His paintings are poetry made visible. Full of beauty and imagination, they are splendid illustrations and evoke inexpressible pleasure in the beholder. 

The use of atmosphere and light and shade marked a new step in the development of the Indian art of his time. 

He continued the Eastern tradition of impeccable draughtsmanship which reached the finest heights of simplification and had stylistic affinities with the great Chinese and Japanese masters. 

Chughtai strived to be a master of the exquisite line in brush and pencil. His work shows the vigor of design much more than that of most of the Bengal School painters

His romantic sentiment and invention are undeniable. His blending, however, is more akin to the neat and precise style of the Persian and Mughal painters

The subject matter, in some of his works, is based on Hindu mythology. Other works are confined as illustrations for the poetic works of Mirza Ghalib, Allama Iqbal and Omar Khayyam

The synthetic result has a unique charm in its variety, originality, delicacy, strangeness, and imagination. 

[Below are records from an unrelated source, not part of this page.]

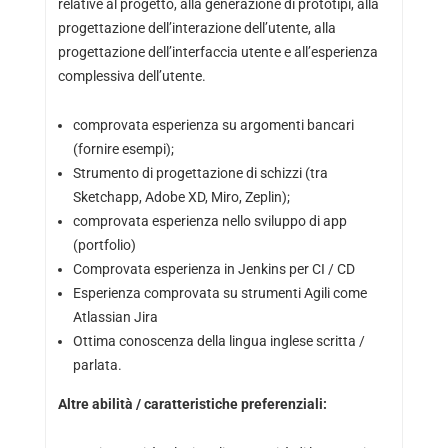
relative al progetto, alla generazione di prototipi, alla
progettazione dell’interazione dell’utente, alla
progettazione dell’interfaccia utente e all’esperienza
complessiva dell’utente.
comprovata esperienza su argomenti bancari
(fornire esempi);
Strumento di progettazione di schizzi (tra
Sketchapp, Adobe XD, Miro, Zeplin);
comprovata esperienza nello sviluppo di app
(portfolio)
Comprovata esperienza in Jenkins per CI / CD
Esperienza comprovata su strumenti Agili come
Atlassian Jira
Ottima conoscenza della lingua inglese scritta /
parlata.
Altre abilità / caratteristiche preferenziali:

Chughtai’s paintings carry overtones of the unconscious and subconscious in lyrical imagery. 

The works correspond with the romantic and fairly accurately with the state of dreaming a surrealist experience of its own kind. 

He felt the themes of his subject-matter intensely, and developed his calligraphic technique, in order to let new fantasy worlds arise from his delicate linear imagery. 

Chughtai left behind a creative output of nearly sixty years including a hoard of etchings which he initially learned in London from the famous etcher Smart in 1931.